Everyone saw at once that this was arson. They began to wonder whether Herr Arne and his wife were really asleep, or whether some evil had befallen them.

But before the rescuers entered the house they took long poles and pulled away the burning faggots from the wall and clambered up to the roof to tear off the thatch, which had begun to smoke and was ready to catch fire.

Then some of the men went to the door of the house to enter and call Herr Arne; but when the first man came to the threshold he turned aside and made way for him who came next.

The second man took a step forward, but as he was about to grasp the door-handle he turned away and made room for those who stood behind him.

It seemed a ghastly door to open, for a broad stream of blood trickled over the threshold and the handle was besmeared with blood.
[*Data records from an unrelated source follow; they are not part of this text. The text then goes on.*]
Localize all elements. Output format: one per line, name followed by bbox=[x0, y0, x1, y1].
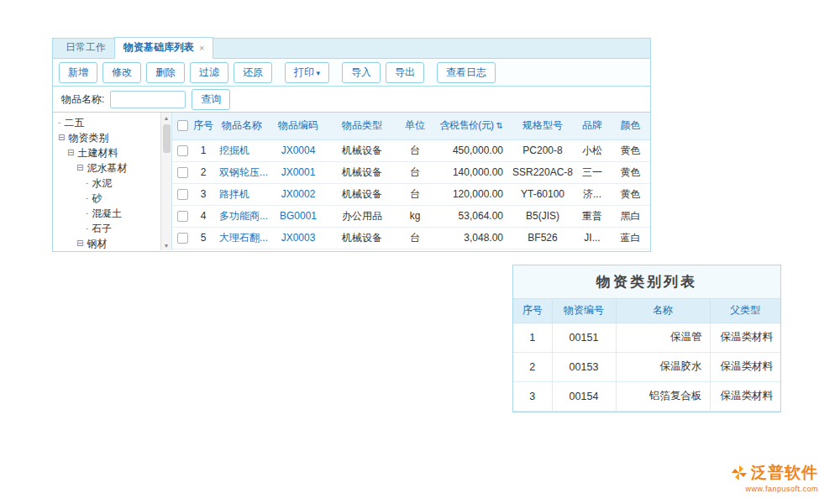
category-table: 序号物资编号名称父类型 100151保温管保温类材料200153保温胶水保温类材… bbox=[513, 299, 780, 412]
tab-label: 日常工作 bbox=[66, 40, 106, 55]
view-log-button[interactable]: 查看日志 bbox=[437, 62, 496, 83]
table-cell: 济... bbox=[575, 183, 609, 205]
export-button[interactable]: 导出 bbox=[386, 62, 424, 83]
tree-item[interactable]: ‐混凝土 bbox=[53, 206, 171, 221]
tab-materials-list[interactable]: 物资基础库列表 × bbox=[114, 37, 213, 59]
table-cell: 机械设备 bbox=[327, 139, 397, 161]
table-cell: 保温胶水 bbox=[616, 352, 710, 381]
scrollbar-thumb[interactable] bbox=[163, 124, 171, 153]
table-cell[interactable]: JX0004 bbox=[270, 139, 327, 161]
delete-button[interactable]: 删除 bbox=[146, 62, 185, 83]
materials-table-panel: 序号物品名称物品编码物品类型单位含税售价(元)⇅规格型号品牌颜色 1挖掘机JX0… bbox=[172, 113, 650, 250]
table-row[interactable]: 200153保温胶水保温类材料 bbox=[513, 352, 780, 381]
tree-item-label: 泥水基材 bbox=[87, 161, 127, 176]
table-cell[interactable]: JX0002 bbox=[270, 183, 327, 205]
tab-daily-work[interactable]: 日常工作 bbox=[57, 38, 114, 58]
column-header[interactable]: 含税售价(元)⇅ bbox=[433, 113, 510, 139]
tree-item[interactable]: ⊟土建材料 bbox=[53, 145, 171, 160]
table-cell: 蓝白 bbox=[609, 227, 650, 249]
tree-item-label: 钢材 bbox=[87, 237, 107, 251]
scroll-up-icon[interactable]: ▲ bbox=[161, 113, 171, 123]
table-row[interactable]: 1挖掘机JX0004机械设备台450,000.00PC200-8小松黄色 bbox=[172, 139, 650, 161]
table-cell[interactable]: 多功能商... bbox=[214, 205, 270, 227]
column-header[interactable]: 单位 bbox=[397, 113, 433, 139]
query-button[interactable]: 查询 bbox=[192, 89, 230, 110]
materials-header-row: 序号物品名称物品编码物品类型单位含税售价(元)⇅规格型号品牌颜色 bbox=[172, 113, 650, 139]
table-row[interactable]: 100151保温管保温类材料 bbox=[513, 323, 780, 352]
table-row[interactable]: 4多功能商...BG0001办公用品kg53,064.00B5(JIS)重普黑白 bbox=[172, 205, 650, 227]
table-cell: 00151 bbox=[552, 323, 616, 352]
brand-name: 泛普软件 bbox=[751, 462, 818, 484]
column-header[interactable]: 序号 bbox=[192, 113, 214, 139]
tree-item[interactable]: ⊟物资类别 bbox=[53, 130, 171, 145]
table-cell[interactable]: JX0003 bbox=[270, 227, 327, 249]
collapse-icon[interactable]: ⊟ bbox=[76, 239, 83, 248]
column-header[interactable]: 物品编码 bbox=[270, 113, 327, 139]
table-cell: BF526 bbox=[510, 227, 575, 249]
column-header[interactable]: 规格型号 bbox=[510, 113, 575, 139]
tree-item[interactable]: ‐二五 bbox=[53, 115, 171, 130]
tree-item[interactable]: ‐砂 bbox=[53, 191, 171, 206]
table-cell[interactable]: 大理石翻... bbox=[214, 227, 270, 249]
add-button[interactable]: 新增 bbox=[59, 62, 97, 83]
column-header[interactable]: 名称 bbox=[616, 299, 710, 323]
tree-item[interactable]: ⊟泥水基材 bbox=[53, 160, 171, 176]
tree-scrollbar[interactable]: ▲ ▼ bbox=[160, 113, 171, 250]
row-checkbox[interactable] bbox=[177, 211, 188, 222]
category-tree: ‐二五⊟物资类别⊟土建材料⊟泥水基材‐水泥‐砂‐混凝土‐石子⊟钢材 ▲ ▼ bbox=[53, 113, 172, 250]
row-checkbox[interactable] bbox=[177, 145, 188, 156]
import-button[interactable]: 导入 bbox=[342, 62, 381, 83]
table-cell[interactable]: JX0001 bbox=[270, 161, 327, 183]
collapse-icon[interactable]: ⊟ bbox=[58, 134, 65, 142]
column-header[interactable]: 父类型 bbox=[710, 299, 780, 323]
table-cell[interactable]: 挖掘机 bbox=[214, 139, 270, 161]
table-cell: 机械设备 bbox=[327, 183, 397, 205]
table-cell[interactable]: 双钢轮压... bbox=[214, 161, 270, 183]
table-cell: YT-60100 bbox=[510, 183, 575, 205]
table-cell: 黄色 bbox=[609, 139, 650, 161]
row-checkbox[interactable] bbox=[177, 233, 188, 244]
collapse-icon[interactable]: ⊟ bbox=[67, 149, 74, 157]
table-cell[interactable]: 路拌机 bbox=[214, 183, 270, 205]
table-cell: 3 bbox=[513, 381, 552, 411]
table-cell: 3 bbox=[192, 183, 214, 205]
select-all-checkbox[interactable] bbox=[177, 120, 188, 131]
table-cell[interactable]: BG0001 bbox=[270, 205, 327, 227]
filter-button[interactable]: 过滤 bbox=[190, 62, 228, 83]
row-checkbox[interactable] bbox=[177, 189, 188, 200]
materials-window: 日常工作 物资基础库列表 × 新增修改删除过滤还原打印 ▾导入导出查看日志 物品… bbox=[52, 38, 651, 252]
table-cell: 保温管 bbox=[616, 323, 710, 352]
restore-button[interactable]: 还原 bbox=[234, 62, 272, 83]
leaf-dash-icon: ‐ bbox=[58, 118, 60, 127]
collapse-icon[interactable]: ⊟ bbox=[76, 164, 83, 172]
column-header[interactable]: 品牌 bbox=[575, 113, 609, 139]
scroll-down-icon[interactable]: ▼ bbox=[161, 240, 171, 250]
column-header[interactable]: 物资编号 bbox=[552, 299, 616, 323]
column-header[interactable]: 序号 bbox=[513, 299, 552, 323]
table-row[interactable]: 300154铝箔复合板保温类材料 bbox=[513, 381, 780, 411]
close-icon[interactable]: × bbox=[199, 43, 204, 53]
edit-button[interactable]: 修改 bbox=[102, 62, 141, 83]
print-button[interactable]: 打印 ▾ bbox=[285, 62, 329, 83]
materials-table: 序号物品名称物品编码物品类型单位含税售价(元)⇅规格型号品牌颜色 1挖掘机JX0… bbox=[172, 113, 650, 249]
table-cell: JI... bbox=[575, 227, 609, 249]
tree-item[interactable]: ⊟钢材 bbox=[53, 236, 171, 250]
tab-label: 物资基础库列表 bbox=[123, 40, 194, 55]
tree-item[interactable]: ‐石子 bbox=[53, 221, 171, 236]
item-name-input[interactable] bbox=[110, 91, 186, 108]
table-cell: 120,000.00 bbox=[433, 183, 510, 205]
table-row[interactable]: 2双钢轮压...JX0001机械设备台140,000.00SSR220AC-8三… bbox=[172, 161, 650, 183]
sort-icon[interactable]: ⇅ bbox=[496, 121, 503, 130]
table-cell: 保温类材料 bbox=[710, 352, 780, 381]
tree-item[interactable]: ‐水泥 bbox=[53, 176, 171, 191]
table-cell: 3,048.00 bbox=[433, 227, 510, 249]
table-row[interactable]: 5大理石翻...JX0003机械设备台3,048.00BF526JI...蓝白 bbox=[172, 227, 650, 249]
item-name-label: 物品名称: bbox=[61, 92, 104, 107]
column-header[interactable]: 颜色 bbox=[609, 113, 650, 139]
column-header[interactable]: 物品类型 bbox=[327, 113, 397, 139]
table-row[interactable]: 3路拌机JX0002机械设备台120,000.00YT-60100济...黄色 bbox=[172, 183, 650, 205]
column-header[interactable]: 物品名称 bbox=[214, 113, 270, 139]
checkbox-cell bbox=[172, 139, 192, 161]
table-cell: 5 bbox=[192, 227, 214, 249]
row-checkbox[interactable] bbox=[177, 167, 188, 178]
Then the door opened in their faces and Herr Arne's curate came out. He staggered toward the men with a deep wound in his head, and he was drenched with blood. For an instant he stood upright and raised his hand to command silence. Whereupon he spoke with the death rattle in his voice: "This night Herr Arne and all his household have been murdered by three men who climbed down through the smoke-hole in the roof and were clad in rough skins. They threw themselves upon us like wild beasts and slew us."

He could utter no more. He fell down at the men's feet and was dead.

They then entered the room and found all as the curate had said.

The great oaken chest in which Herr Arne kept his money was gone, and Herr Arne's horse had been taken from the stable and his sledge from the shed.

Sledge tracks led from the yard across the glebe meadows down to the sea, and twenty men hastened away to seize the murderers. But the women set themselves to laying out the dead and carried them from the bloody room out upon the pure snow.